(THE DATA):
※
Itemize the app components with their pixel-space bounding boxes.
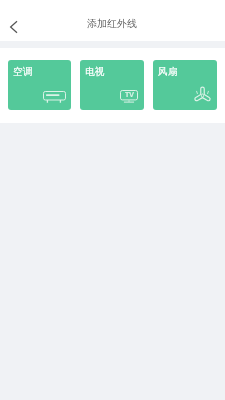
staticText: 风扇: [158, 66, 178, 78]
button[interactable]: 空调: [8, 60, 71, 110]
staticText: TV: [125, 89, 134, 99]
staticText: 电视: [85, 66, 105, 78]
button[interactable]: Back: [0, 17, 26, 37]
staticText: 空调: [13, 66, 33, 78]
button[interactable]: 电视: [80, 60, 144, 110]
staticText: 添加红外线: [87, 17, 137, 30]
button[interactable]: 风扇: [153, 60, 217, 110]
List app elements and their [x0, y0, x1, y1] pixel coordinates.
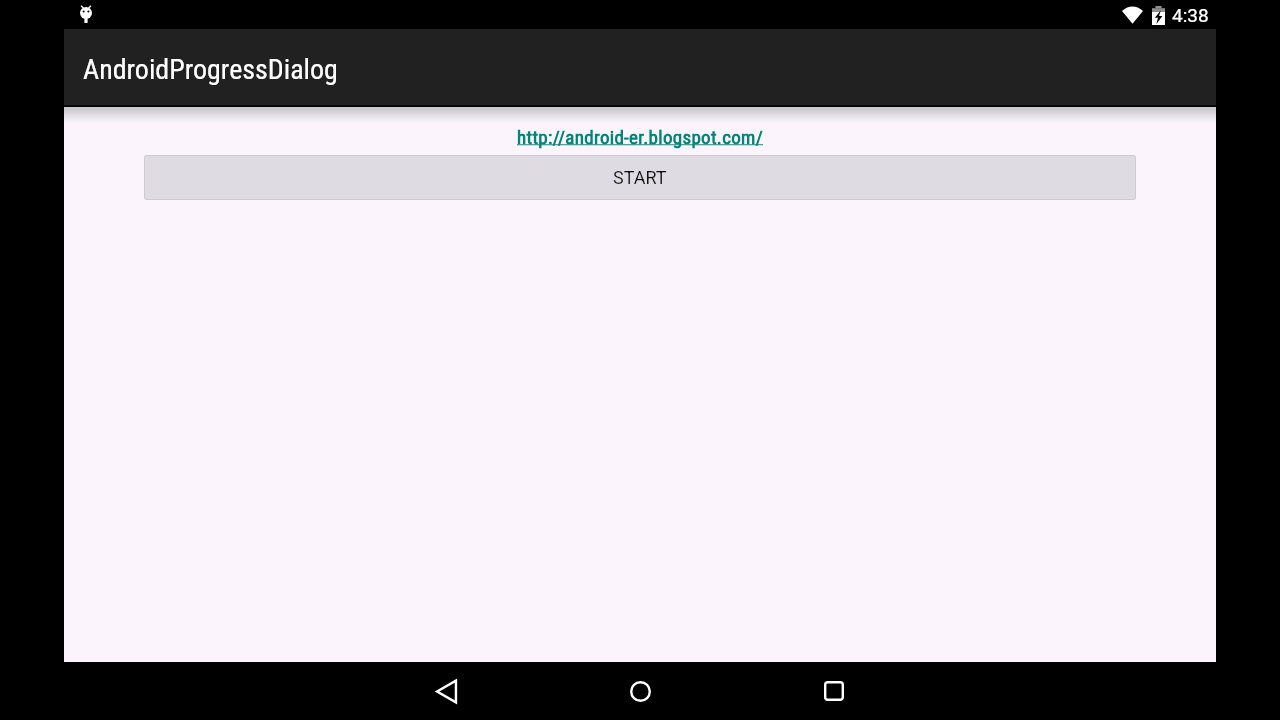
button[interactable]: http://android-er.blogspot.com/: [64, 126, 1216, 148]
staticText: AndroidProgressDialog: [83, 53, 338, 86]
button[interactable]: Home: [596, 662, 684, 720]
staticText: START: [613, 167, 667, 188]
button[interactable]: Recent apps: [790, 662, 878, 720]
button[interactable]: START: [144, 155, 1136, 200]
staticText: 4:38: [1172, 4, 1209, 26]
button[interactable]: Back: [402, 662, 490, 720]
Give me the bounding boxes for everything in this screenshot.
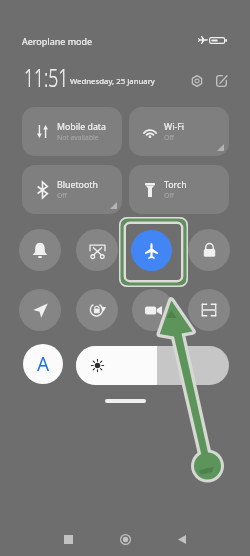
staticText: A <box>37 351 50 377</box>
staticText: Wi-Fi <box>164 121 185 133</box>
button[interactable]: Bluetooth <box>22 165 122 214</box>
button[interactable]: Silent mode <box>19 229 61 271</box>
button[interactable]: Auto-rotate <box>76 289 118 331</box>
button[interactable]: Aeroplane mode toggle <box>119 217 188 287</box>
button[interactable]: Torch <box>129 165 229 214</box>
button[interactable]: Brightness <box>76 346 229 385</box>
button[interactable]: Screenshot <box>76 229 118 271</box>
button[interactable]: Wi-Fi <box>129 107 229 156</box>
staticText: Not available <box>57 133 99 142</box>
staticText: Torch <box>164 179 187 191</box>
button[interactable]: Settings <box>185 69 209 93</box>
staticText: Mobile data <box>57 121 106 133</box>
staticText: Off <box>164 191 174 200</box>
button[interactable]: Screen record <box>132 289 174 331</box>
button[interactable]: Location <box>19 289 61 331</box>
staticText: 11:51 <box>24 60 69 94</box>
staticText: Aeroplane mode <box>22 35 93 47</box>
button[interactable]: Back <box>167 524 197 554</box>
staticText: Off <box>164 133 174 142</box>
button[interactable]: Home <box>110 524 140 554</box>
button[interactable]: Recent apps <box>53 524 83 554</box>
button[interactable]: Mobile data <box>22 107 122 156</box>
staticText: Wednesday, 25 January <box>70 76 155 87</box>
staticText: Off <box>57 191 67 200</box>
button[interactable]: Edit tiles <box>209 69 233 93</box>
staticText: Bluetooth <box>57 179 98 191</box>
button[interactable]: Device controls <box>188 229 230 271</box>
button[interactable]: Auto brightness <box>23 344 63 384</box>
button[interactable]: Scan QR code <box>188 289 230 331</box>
※
Show every line of the material that includes the string "Recent".

button[interactable]: Recent apps: [790, 662, 878, 720]
button[interactable]: Recent apps <box>53 524 83 554</box>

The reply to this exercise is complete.